┏━━

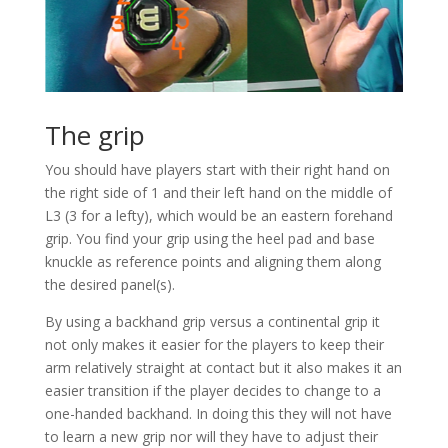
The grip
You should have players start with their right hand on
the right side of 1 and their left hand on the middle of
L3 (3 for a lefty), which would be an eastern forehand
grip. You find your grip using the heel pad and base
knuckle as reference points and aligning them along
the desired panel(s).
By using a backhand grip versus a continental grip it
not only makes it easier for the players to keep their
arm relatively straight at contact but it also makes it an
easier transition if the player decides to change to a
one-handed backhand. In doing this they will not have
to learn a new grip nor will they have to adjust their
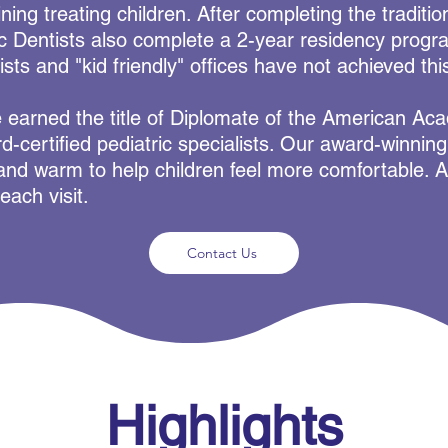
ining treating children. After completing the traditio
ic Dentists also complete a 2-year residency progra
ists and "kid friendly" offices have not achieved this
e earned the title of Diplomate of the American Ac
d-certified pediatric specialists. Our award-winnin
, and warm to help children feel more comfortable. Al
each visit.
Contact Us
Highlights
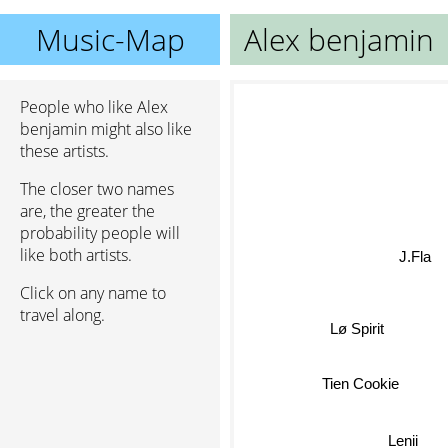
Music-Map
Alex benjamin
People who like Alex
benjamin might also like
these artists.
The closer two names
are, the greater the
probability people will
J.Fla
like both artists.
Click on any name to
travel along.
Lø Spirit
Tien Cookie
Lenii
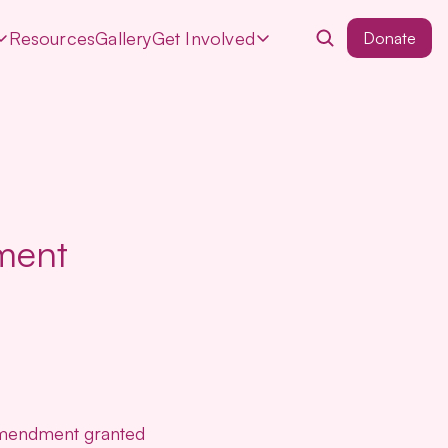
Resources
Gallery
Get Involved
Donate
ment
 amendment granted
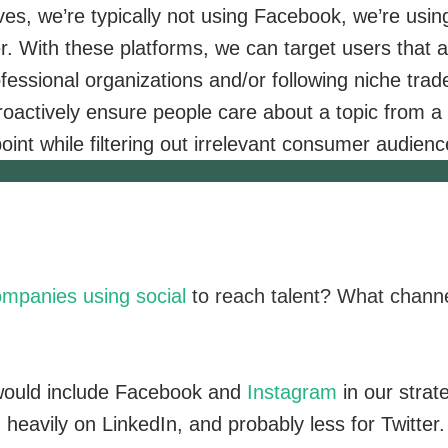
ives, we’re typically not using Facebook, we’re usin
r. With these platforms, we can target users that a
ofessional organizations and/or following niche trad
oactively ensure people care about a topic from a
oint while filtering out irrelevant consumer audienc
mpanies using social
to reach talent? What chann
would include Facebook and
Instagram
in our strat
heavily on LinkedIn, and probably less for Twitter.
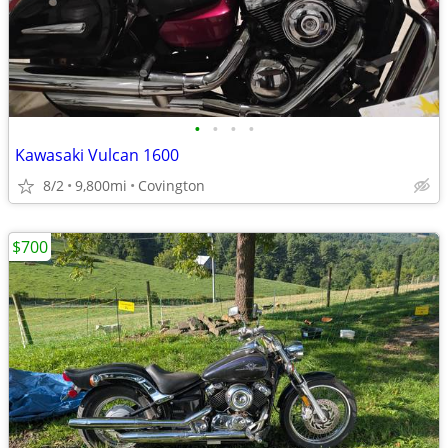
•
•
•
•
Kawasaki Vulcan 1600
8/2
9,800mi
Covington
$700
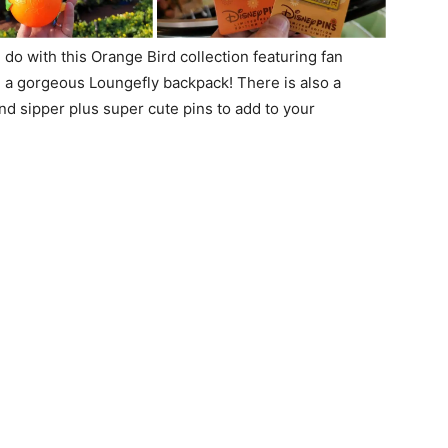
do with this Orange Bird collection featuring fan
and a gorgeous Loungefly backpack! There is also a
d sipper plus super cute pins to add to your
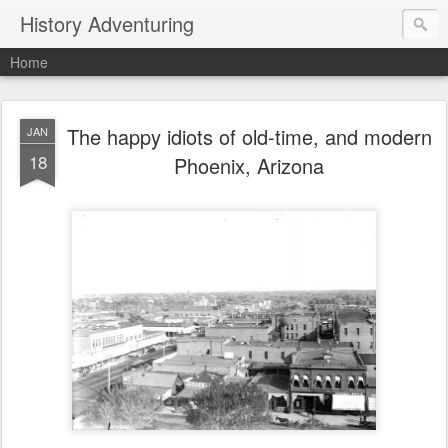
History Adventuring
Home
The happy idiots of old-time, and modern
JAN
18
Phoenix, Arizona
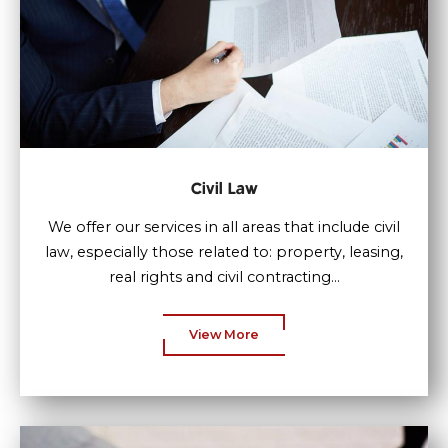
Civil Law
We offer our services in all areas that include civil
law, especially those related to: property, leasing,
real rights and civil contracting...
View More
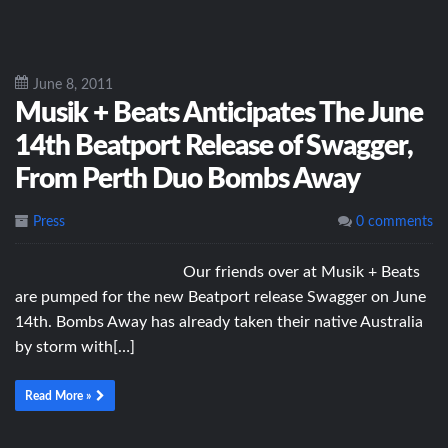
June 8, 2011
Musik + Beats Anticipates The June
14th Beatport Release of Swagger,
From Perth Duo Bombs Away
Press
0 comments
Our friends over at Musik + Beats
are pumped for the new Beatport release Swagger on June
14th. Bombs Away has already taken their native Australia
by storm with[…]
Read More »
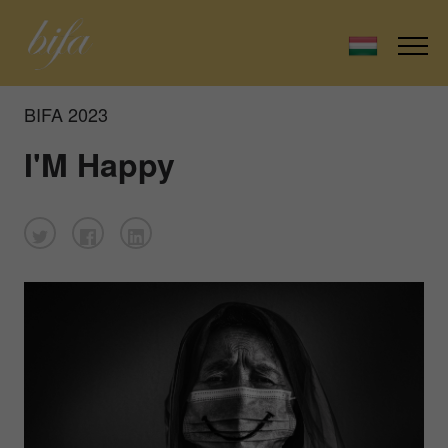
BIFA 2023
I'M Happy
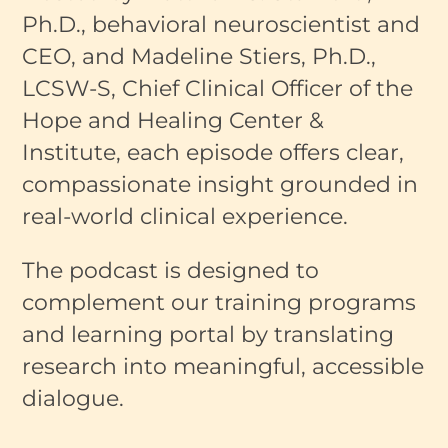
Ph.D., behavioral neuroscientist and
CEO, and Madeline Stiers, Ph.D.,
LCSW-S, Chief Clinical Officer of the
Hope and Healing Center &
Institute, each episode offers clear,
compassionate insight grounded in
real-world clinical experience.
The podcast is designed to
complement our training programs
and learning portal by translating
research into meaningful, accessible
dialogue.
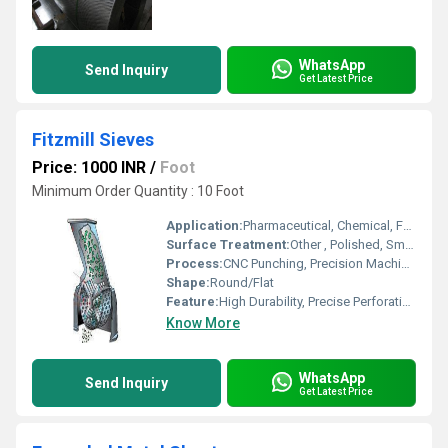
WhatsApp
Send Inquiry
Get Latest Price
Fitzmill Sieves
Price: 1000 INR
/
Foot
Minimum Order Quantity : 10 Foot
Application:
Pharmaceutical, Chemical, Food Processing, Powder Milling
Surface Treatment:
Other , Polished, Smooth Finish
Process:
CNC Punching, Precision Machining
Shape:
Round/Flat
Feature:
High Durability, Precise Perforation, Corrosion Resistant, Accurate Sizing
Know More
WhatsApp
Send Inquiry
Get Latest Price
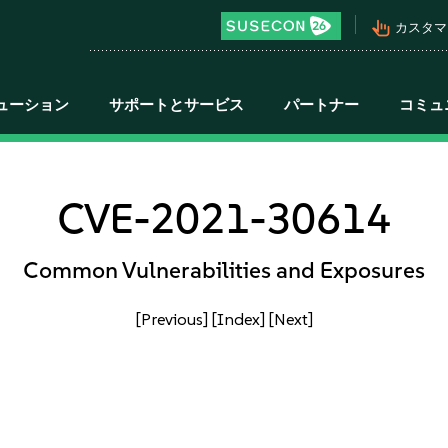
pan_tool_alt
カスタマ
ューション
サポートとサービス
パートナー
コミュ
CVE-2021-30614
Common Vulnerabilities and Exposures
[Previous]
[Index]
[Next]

┗━━
┏━━

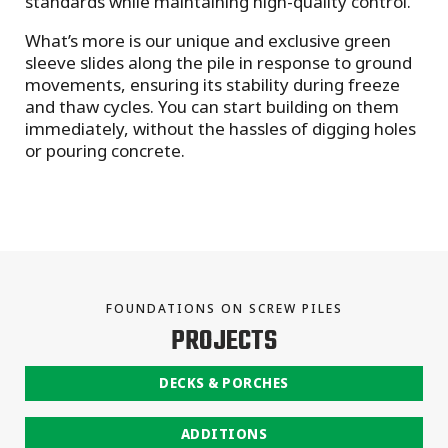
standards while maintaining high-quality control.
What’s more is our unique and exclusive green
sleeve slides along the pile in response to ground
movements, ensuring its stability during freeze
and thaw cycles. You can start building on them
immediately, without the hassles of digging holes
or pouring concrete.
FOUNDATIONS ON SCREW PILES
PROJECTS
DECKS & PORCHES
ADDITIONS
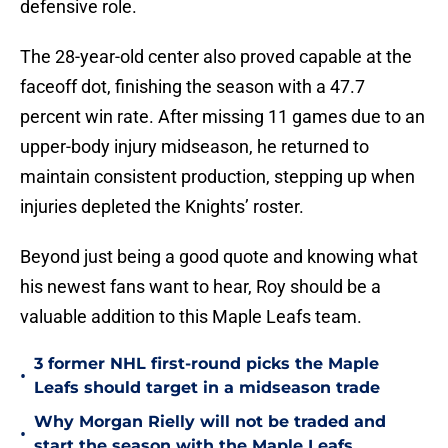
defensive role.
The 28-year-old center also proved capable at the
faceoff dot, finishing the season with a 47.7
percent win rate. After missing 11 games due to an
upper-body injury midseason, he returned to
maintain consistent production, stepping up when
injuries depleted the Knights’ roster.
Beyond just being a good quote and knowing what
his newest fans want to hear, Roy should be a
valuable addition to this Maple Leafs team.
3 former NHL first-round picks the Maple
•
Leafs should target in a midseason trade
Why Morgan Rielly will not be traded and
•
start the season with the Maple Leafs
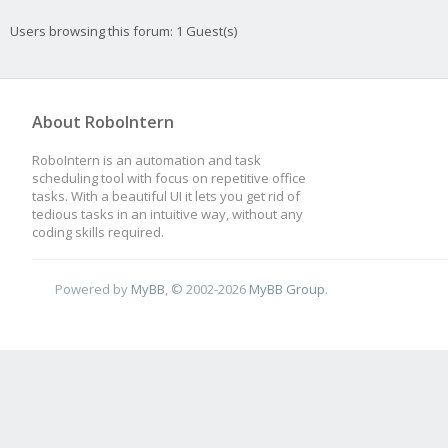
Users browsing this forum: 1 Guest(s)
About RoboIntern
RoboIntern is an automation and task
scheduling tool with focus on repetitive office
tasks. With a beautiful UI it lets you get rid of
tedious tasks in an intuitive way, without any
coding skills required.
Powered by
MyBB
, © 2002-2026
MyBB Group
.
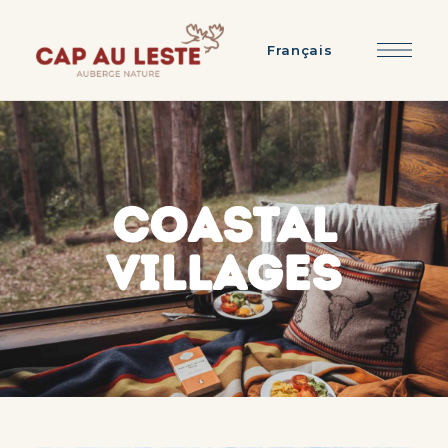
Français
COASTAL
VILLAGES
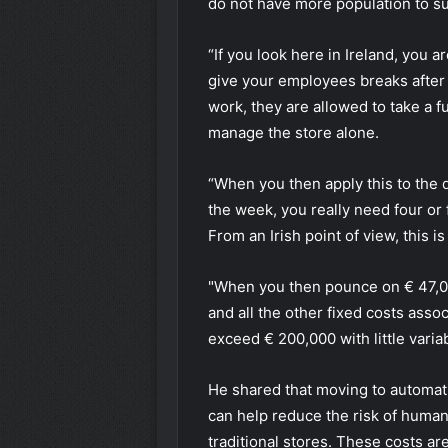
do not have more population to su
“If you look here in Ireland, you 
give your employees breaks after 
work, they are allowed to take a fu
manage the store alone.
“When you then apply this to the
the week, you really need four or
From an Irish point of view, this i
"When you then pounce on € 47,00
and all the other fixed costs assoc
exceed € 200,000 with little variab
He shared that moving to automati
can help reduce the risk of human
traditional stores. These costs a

┗━━

Search the records for the string "like" and return every line in which it occurs.

People who like Alex
benjamin might also like
like both artists.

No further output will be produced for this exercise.